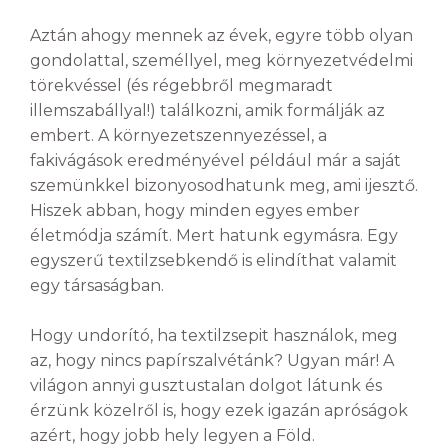
Aztán ahogy mennek az évek, egyre több olyan
gondolattal, személlyel, meg környezetvédelmi
törekvéssel (és régebbről megmaradt
illemszabállyal!) találkozni, amik formálják az
embert. A környezetszennyezéssel, a
fakivágások eredményével például már a saját
szemünkkel bizonyosodhatunk meg, ami ijesztő.
Hiszek abban, hogy minden egyes ember
életmódja számít. Mert hatunk egymásra. Egy
egyszerű textilzsebkendő is elindíthat valamit
egy társaságban.
Hogy undorító, ha textilzsepit használok, meg
az, hogy nincs papírszalvétánk? Ugyan már! A
világon annyi gusztustalan dolgot látunk és
érzünk közelről is, hogy ezek igazán apróságok
azért, hogy jobb hely legyen a Föld.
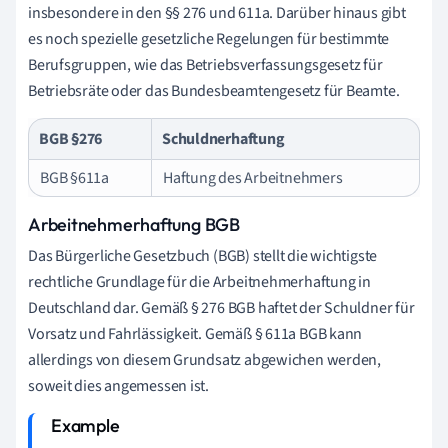
insbesondere in den §§ 276 und 611a. Darüber hinaus gibt
es noch spezielle gesetzliche Regelungen für bestimmte
Berufsgruppen, wie das Betriebsverfassungsgesetz für
Betriebsräte oder das Bundesbeamtengesetz für Beamte.
BGB §276
Schuldnerhaftung
BGB §611a
Haftung des Arbeitnehmers
Arbeitnehmerhaftung BGB
Das Bürgerliche Gesetzbuch (BGB) stellt die wichtigste
rechtliche Grundlage für die Arbeitnehmerhaftung in
Deutschland dar. Gemäß § 276 BGB haftet der Schuldner für
Vorsatz und Fahrlässigkeit. Gemäß § 611a BGB kann
allerdings von diesem Grundsatz abgewichen werden,
soweit dies angemessen ist.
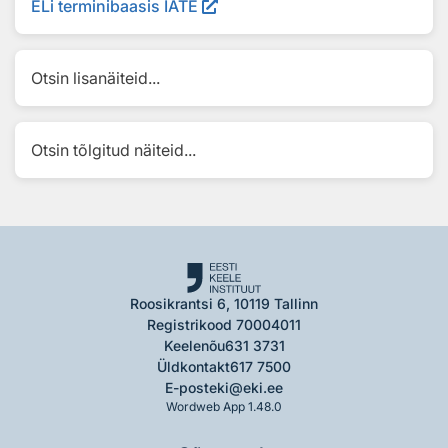
ELi terminibaasis IATE
Otsin lisanäiteid...
Otsin tõlgitud näiteid...
Roosikrantsi 6, 10119 Tallinn
Registrikood 70004011
Keelenõu
631 3731
Üldkontakt
617 7500
E-post
eki@eki.ee
Wordweb App 1.48.0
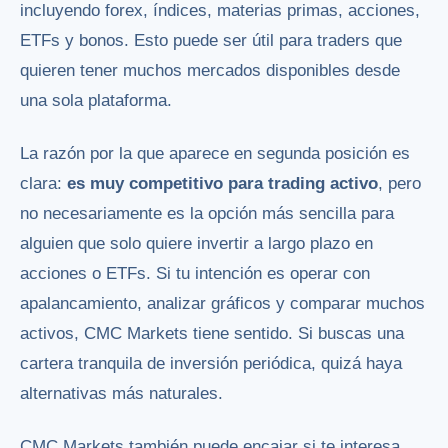
incluyendo forex, índices, materias primas, acciones,
ETFs y bonos. Esto puede ser útil para traders que
quieren tener muchos mercados disponibles desde
una sola plataforma.
La razón por la que aparece en segunda posición es
clara:
es muy competitivo para trading activo
, pero
no necesariamente es la opción más sencilla para
alguien que solo quiere invertir a largo plazo en
acciones o ETFs. Si tu intención es operar con
apalancamiento, analizar gráficos y comparar muchos
activos, CMC Markets tiene sentido. Si buscas una
cartera tranquila de inversión periódica, quizá haya
alternativas más naturales.
CMC Markets también puede encajar si te interesa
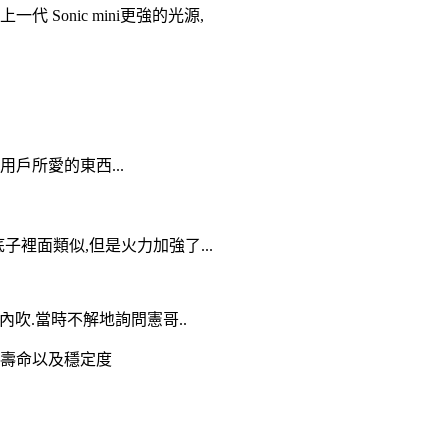
Sonic mini更強的光源,
戶所愛的東西...
底子裡面類似,但是火力加強了...
內吹.當時不解地詢問憲哥..
的壽命以及穩定度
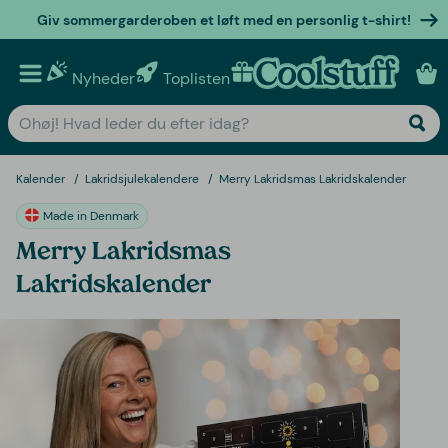
Giv sommergarderoben et løft med en personlig t-shirt!
Nyheder
Toplisten
Personlige gaver
Kalender
Lakridsjulekalendere
Merry Lakridsmas Lakridskalender
Made in Denmark
Merry Lakridsmas
Lakridskalender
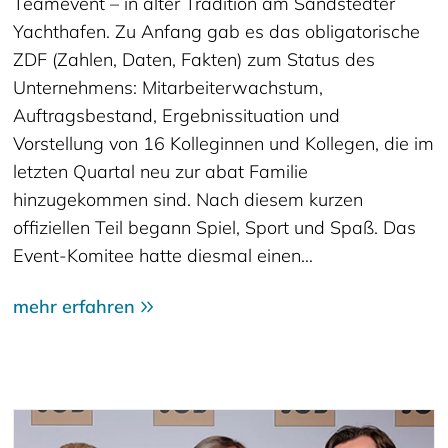
Teamevent – in alter Tradition am Sandstedter
Yachthafen. Zu Anfang gab es das obligatorische
ZDF (Zahlen, Daten, Fakten) zum Status des
Unternehmens: Mitarbeiterwachstum,
Auftragsbestand, Ergebnissituation und
Vorstellung von 16 Kolleginnen und Kollegen, die im
letzten Quartal neu zur abat Familie
hinzugekommen sind. Nach diesem kurzen
offiziellen Teil begann Spiel, Sport und Spaß. Das
Event-Komitee hatte diesmal einen…
mehr erfahren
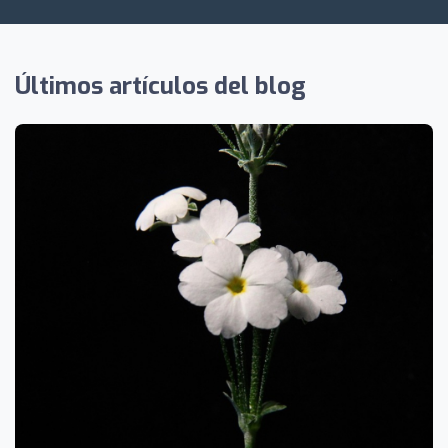
Últimos artículos del blog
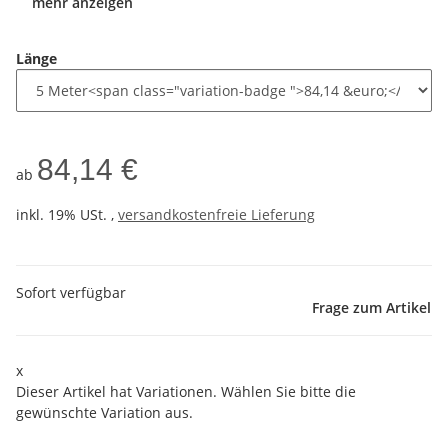
mehr anzeigen
Länge
84,14 €
ab
inkl. 19% USt. ,
versandkostenfreie Lieferung
Sofort verfügbar
Frage zum Artikel
x
Dieser Artikel hat Variationen. Wählen Sie bitte die
gewünschte Variation aus.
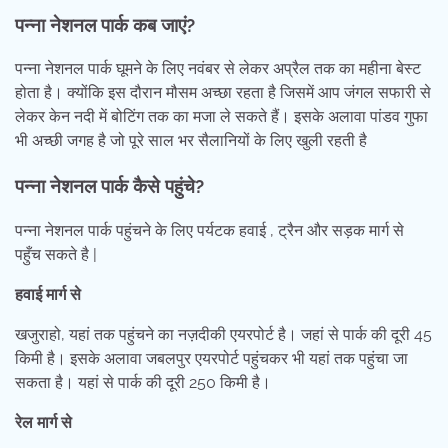
पन्ना नेशनल पार्क कब जाएं?
पन्ना नेशनल पार्क घूमने के लिए नवंबर से लेकर अप्रैल तक का महीना बेस्ट
होता है। क्योंकि इस दौरान मौसम अच्छा रहता है जिसमें आप जंगल सफारी से
लेकर केन नदी में बोटिंग तक का मजा ले सकते हैं। इसके अलावा पांडव गुफा
भी अच्छी जगह है जो पूरे साल भर सैलानियों के लिए खुली रहती है
पन्ना नेशनल पार्क कैसे पहुंचे?
पन्ना नेशनल पार्क पहुंचने के लिए पर्यटक हवाई , ट्रैन और सड़क मार्ग से
पहुँच सकते है |
हवाई मार्ग से
खजुराहो, यहां तक पहुंचने का नज़दीकी एयरपोर्ट है। जहां से पार्क की दूरी 45
किमी है। इसके अलावा जबलपुर एयरपोर्ट पहुंचकर भी यहां तक पहुंचा जा
सकता है। यहां से पार्क की दूरी 250 किमी है।
रेल मार्ग से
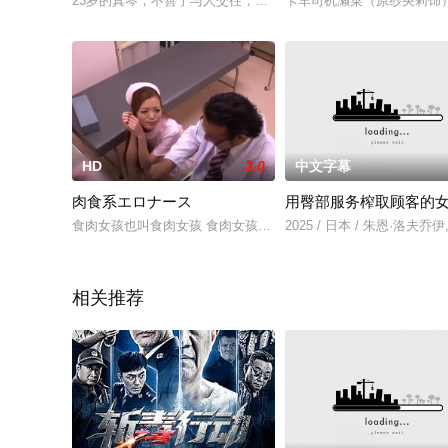
23岁的真琴，不善于与人交往，一直都很孤独。一天，在从车站
卡车司机濑菜（原纱央莉饰
HD
3.0
中文字幕
肉食系エロナース
用臀部服务榨取顾客的
食肉女孩也叫食肉女孩 食肉女孩zhi这个词最早出现在书中. 道
2025 / 日本 / 朱恩·洛夫乔
相关推荐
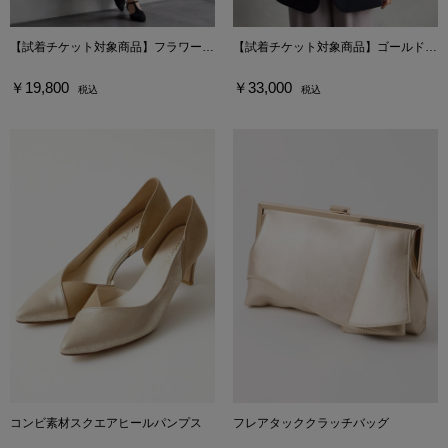
【試着チケット対象商品】フラワーレースボリュームスリーブタイトドレス
【試着チケット対象商品】ゴールドボタンダブルテーラードジャケット
￥19,800
￥33,000
税込
税込
コンビ素材スクエアヒールパンプス
フレアタッククラッチバッグ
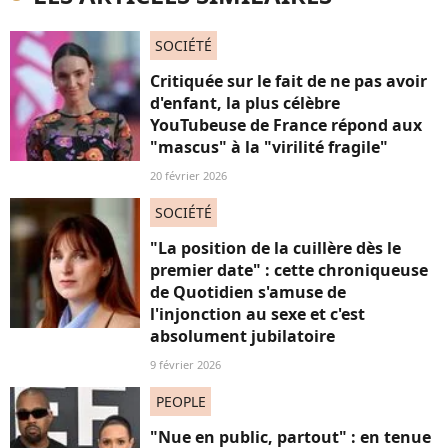
SOCIÉTÉ
Critiquée sur le fait de ne pas avoir
d'enfant, la plus célèbre
YouTubeuse de France répond aux
"mascus" à la "virilité fragile"
20 février 2026
SOCIÉTÉ
"La position de la cuillère dès le
premier date" : cette chroniqueuse
de Quotidien s'amuse de
l'injonction au sexe et c'est
absolument jubilatoire
9 février 2026
PEOPLE
"Nue en public, partout" : en tenue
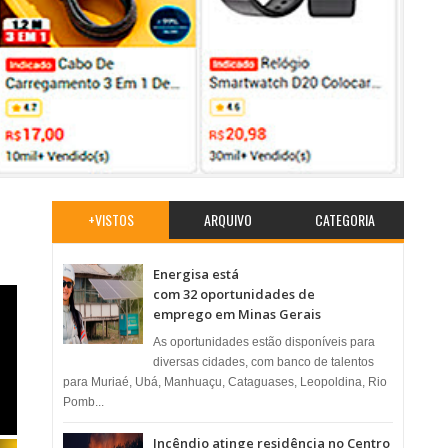
+VISTOS
ARQUIVO
CATEGORIA
Energisa está
com 32 oportunidades de
emprego em Minas Gerais
As oportunidades estão disponíveis para
diversas cidades, com banco de talentos
para Muriaé, Ubá, Manhuaçu, Cataguases, Leopoldina, Rio
Pomb...
Incêndio atinge residência no Centro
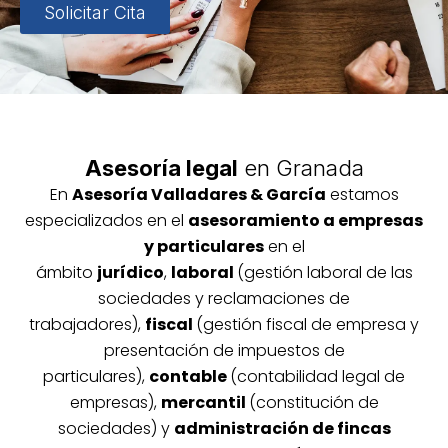
Solicitar Cita
Asesoría legal
en Granada
En
Asesoría
Vallada
res & García
estamos
especializados en el
asesoramiento a empresas
y particulares
en el
ámbito
jurídico
,
laboral
(gestión laboral de las
sociedades y reclamaciones de
trabajadores),
fiscal
(gestión fiscal de empresa y
presentación de impuestos de
particulares),
contable
(contabilidad legal de
empresas),
mercantil
(constitución de
sociedades) y
administración de fincas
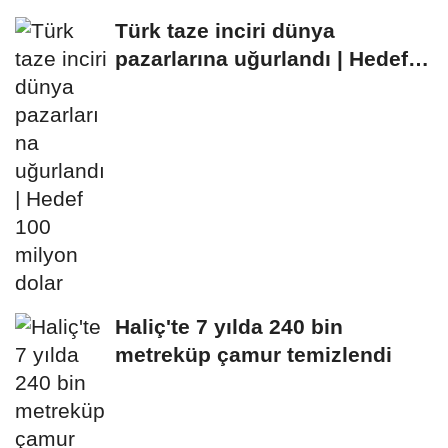
Türk taze inciri dünya
pazarlarına uğurlandı | Hedef
100 milyon dolar
Haliç'te 7 yılda 240 bin
metreküp çamur temizlendi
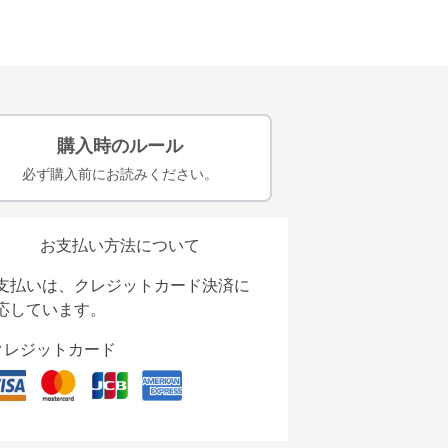
購入時のルール
必ず購入前にお読みください。
お支払い方法について
支払いは、クレジットカード決済に
応しています。
クレジットカード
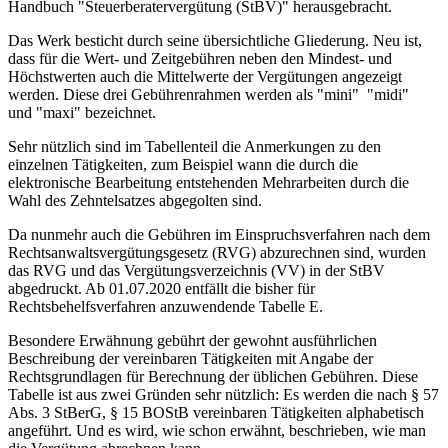
Handbuch "Steuerberatervergütung (StBV)" herausgebracht.
Das Werk besticht durch seine übersichtliche Gliederung. Neu ist,
dass für die Wert- und Zeitgebühren neben den Mindest- und
Höchstwerten auch die Mittelwerte der Vergütungen angezeigt
werden. Diese drei Gebührenrahmen werden als "mini" "midi"
und "maxi" bezeichnet.
Sehr nützlich sind im Tabellenteil die Anmerkungen zu den
einzelnen Tätigkeiten, zum Beispiel wann die durch die
elektronische Bearbeitung entstehenden Mehrarbeiten durch die
Wahl des Zehntelsatzes abgegolten sind.
Da nunmehr auch die Gebühren im Einspruchsverfahren nach dem
Rechtsanwaltsvergütungsgesetz (RVG) abzurechnen sind, wurden
das RVG und das Vergütungsverzeichnis (VV) in der StBV
abgedruckt. Ab 01.07.2020 entfällt die bisher für
Rechtsbehelfsverfahren anzuwendende Tabelle E.
Besondere Erwähnung gebührt der gewohnt ausführlichen
Beschreibung der vereinbaren Tätigkeiten mit Angabe der
Rechtsgrundlagen für Berechnung der üblichen Gebühren. Diese
Tabelle ist aus zwei Gründen sehr nützlich: Es werden die nach § 57
Abs. 3 StBerG, § 15 BOStB vereinbaren Tätigkeiten alphabetisch
angeführt. Und es wird, wie schon erwähnt, beschrieben, wie man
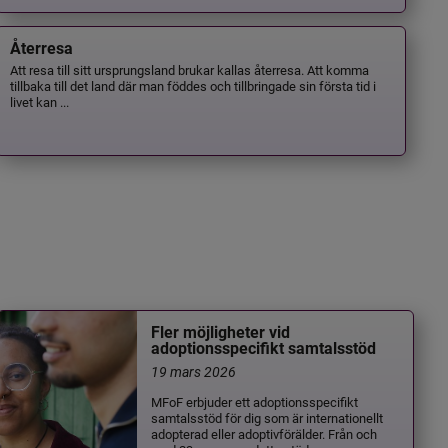
Återresa
Att resa till sitt ursprungsland brukar kallas återresa. Att komma
tillbaka till det land där man föddes och tillbringade sin första tid i
livet kan ...
Fler möjligheter vid
adoptionsspecifikt samtalsstöd
19 mars 2026
MFoF erbjuder ett adoptionsspecifikt
samtalsstöd för dig som är internationellt
adopterad eller adoptivförälder. Från och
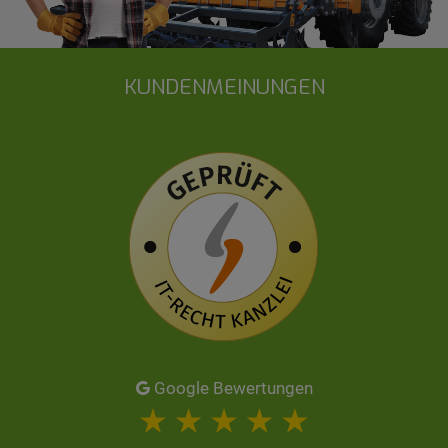
KUNDENMEINUNGEN
Google Bewertungen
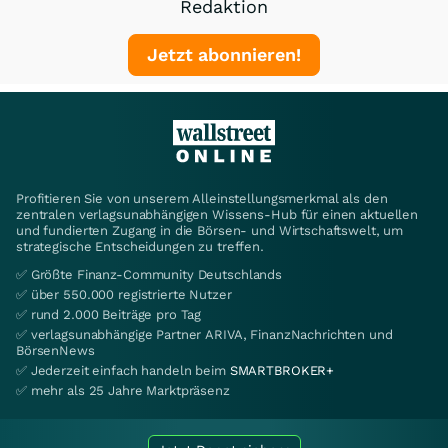
Redaktion
Jetzt abonnieren!
Profitieren Sie von unserem Alleinstellungsmerkmal als den
zentralen verlagsunabhängigen Wissens-Hub für einen aktuellen
und fundierten Zugang in die Börsen- und Wirtschaftswelt, um
strategische Entscheidungen zu treffen.
✅ Größte Finanz-Community Deutschlands
✅ über 550.000 registrierte Nutzer
✅ rund 2.000 Beiträge pro Tag
✅ verlagsunabhängige Partner ARIVA, FinanzNachrichten und
BörsenNews
✅ Jederzeit einfach handeln beim
SMARTBROKER+
✅ mehr als 25 Jahre Marktpräsenz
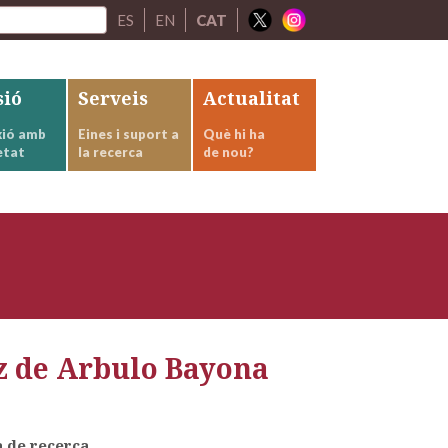
ES
EN
CAT
sió
Serveis
Actualitat
ió amb
Eines i suport a
Què hi ha
etat
la recerca
de nou?
z de Arbulo Bayona
a de recerca.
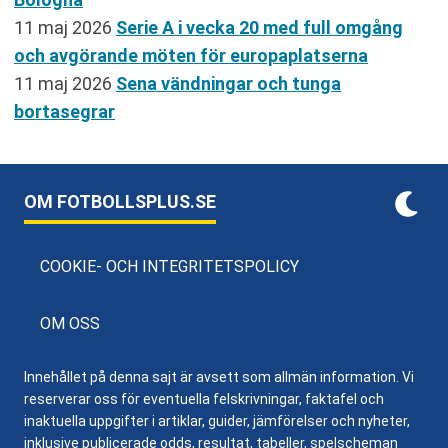
11 maj 2026
Serie A i vecka 20 med full omgång
och avgörande möten för europaplatserna
11 maj 2026
Sena vändningar och tunga
bortasegrar
OM FOTBOLLSPLUS.SE
COOKIE- OCH INTEGRITETSPOLICY
OM OSS
Innehållet på denna sajt är avsett som allmän information. Vi
reserverar oss för eventuella felskrivningar, faktafel och
inaktuella uppgifter i artiklar, guider, jämförelser och nyheter,
inklusive publicerade odds, resultat, tabeller, spelscheman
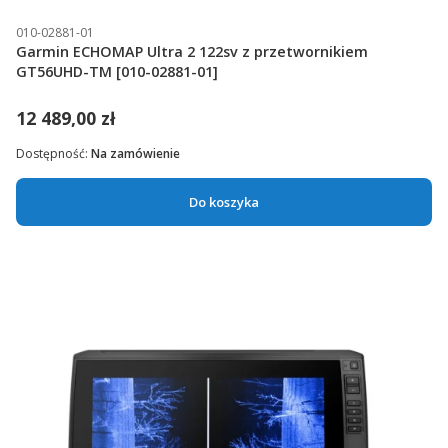
010-02881-01
Garmin ECHOMAP Ultra 2 122sv z przetwornikiem
GT56UHD-TM [010-02881-01]
12 489,00 zł
Dostępność:
Na zamówienie
Do koszyka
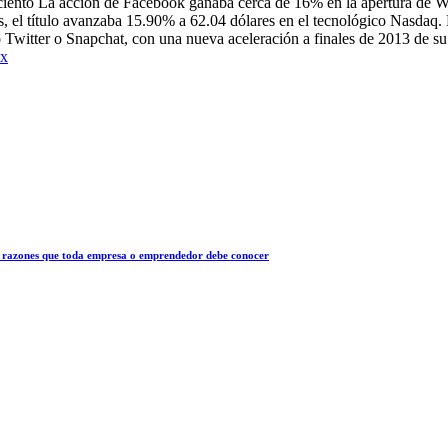
r ciento La acción de Facebook ganaba cerca de 16% en la apertura de W
, el título avanzaba 15.90% a 62.04 dólares en el tecnológico Nasdaq. 
Twitter o Snapchat, con una nueva aceleración a finales de 2013 de su 
mx
 10 razones que toda empresa o emprendedor debe conocer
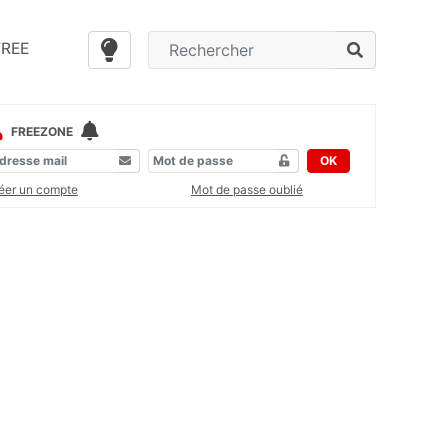
FREE
FREEZONE
OK
éer un compte
Mot de passe oublié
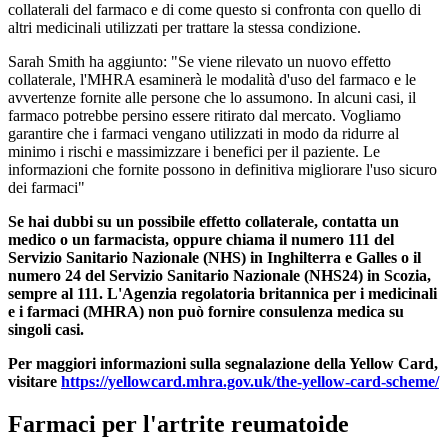
collaterali del farmaco e di come questo si confronta con quello di
altri medicinali utilizzati per trattare la stessa condizione.
Sarah Smith ha aggiunto: "Se viene rilevato un nuovo effetto
collaterale, l'MHRA esaminerà le modalità d'uso del farmaco e le
avvertenze fornite alle persone che lo assumono. In alcuni casi, il
farmaco potrebbe persino essere ritirato dal mercato. Vogliamo
garantire che i farmaci vengano utilizzati in modo da ridurre al
minimo i rischi e massimizzare i benefici per il paziente. Le
informazioni che fornite possono in definitiva migliorare l'uso sicuro
dei farmaci"
Se hai dubbi su un possibile effetto collaterale, contatta un
medico o un farmacista, oppure chiama il numero 111 del
Servizio Sanitario Nazionale (NHS) in Inghilterra e Galles o il
numero 24 del Servizio Sanitario Nazionale (NHS24) in Scozia,
sempre al 111.
L'Agenzia regolatoria britannica per i medicinali
e i farmaci (MHRA) non può fornire consulenza medica su
singoli casi.
Per maggiori informazioni sulla segnalazione della Yellow Card,
visitare
https://yellowcard.mhra.gov.uk/the-yellow-card-scheme/
Farmaci per l'artrite reumatoide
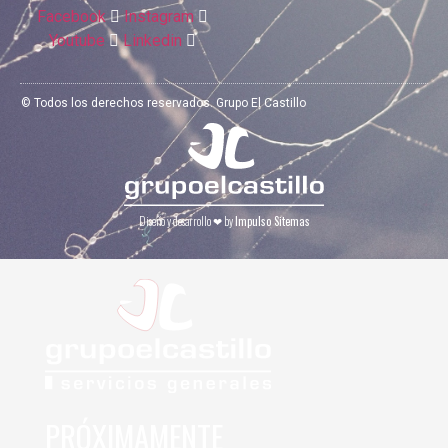
Facebook
Instagram
Youtube
Linkedin
© Todos los derechos reservados. Grupo El Castillo
Diseño y desarrollo
❤
by
Impulso Sitemas
PRÓXIMAMENTE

__________

* [What is needed] Every line of the material that holds "nützlich" should be copied out as the answer.

* [Result of this task]
Sehr nützlich sind im Tabellenteil die Anmerkungen zu den
Tabelle ist aus zwei Gründen sehr nützlich: Es werden die nach § 57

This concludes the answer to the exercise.